What is clear is that these books have emerged in a publishing and bookselling climate of severe austerity that may or may not be showing early signs of a post-recession recovery, and at a time when notions of the reading public are shifting in as yet poorly understood ways. The short single study may seem appropriate for an era when "you liked the book, now see the film" and "you liked the film, now read the book" notions of reconsumption proliferate.

It may also suit students with new expectations (in the age of texting and tweeting) for compressed and focused text. As a student of mine rather aptly put it: "People seem to be constantly craving information: they just want it miniaturised." The short study may also be well suited for a reading culture that, as Jim Collins argues in Bring on the Books for Everybody: How Literary Culture Became Popular Culture (2010), is more social and synergistic, driven by the integration of reading and popular visual media. It is possible that these books work at least partly in the mode Collins identifies as "the cine-literary". The question of how they lend themselves to iPhone or Kindle use and an electronic reading future that is starting to come into being will no doubt prove an urgent one.

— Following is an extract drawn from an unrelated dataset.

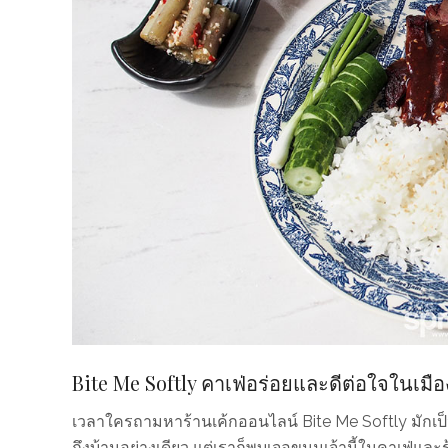
Bite Me Softly คาเฟ่อร่อยและดีต่อใจในเมือ
เวลาใครถามหาร้านเค้กออนไลน์ Bite Me Softly มักเป็นช
ถึงบ้านอย่างเดียว แต่เราก็พบเจอขนมเจ้านี้ในคาเฟ่และร้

At their best, these books' concentrated focus, conversational tone and high production values mark them out as important channels of argumentation and insight, a powerful means for communicating film and television studies scholarship to a readership beyond the discipline itself. Yet it is evident that there are a number of intellectual, pedagogical and commercial issues specific to this expanding form of scholarship that are still very much in flux: the exact nature of the factors fuelling the apparent rising popularity of single-text studies for readers, authors and publishers seems elusive.

One concern is whether these series are perpetuating a neglect of obscure works (or even just those produced outside the US and the UK). Another has to do with whether they are intensifying taste-driven and sometimes commercial trends. We might ask whether the style, size and design of these books operate as responses to a broader cultural environment in which academic authority is expected to account for itself in new ways.

For the moment, it is clear that the short single-study book represents for publishers and authors a credible (if unproven) means of attracting a fluctuating audience.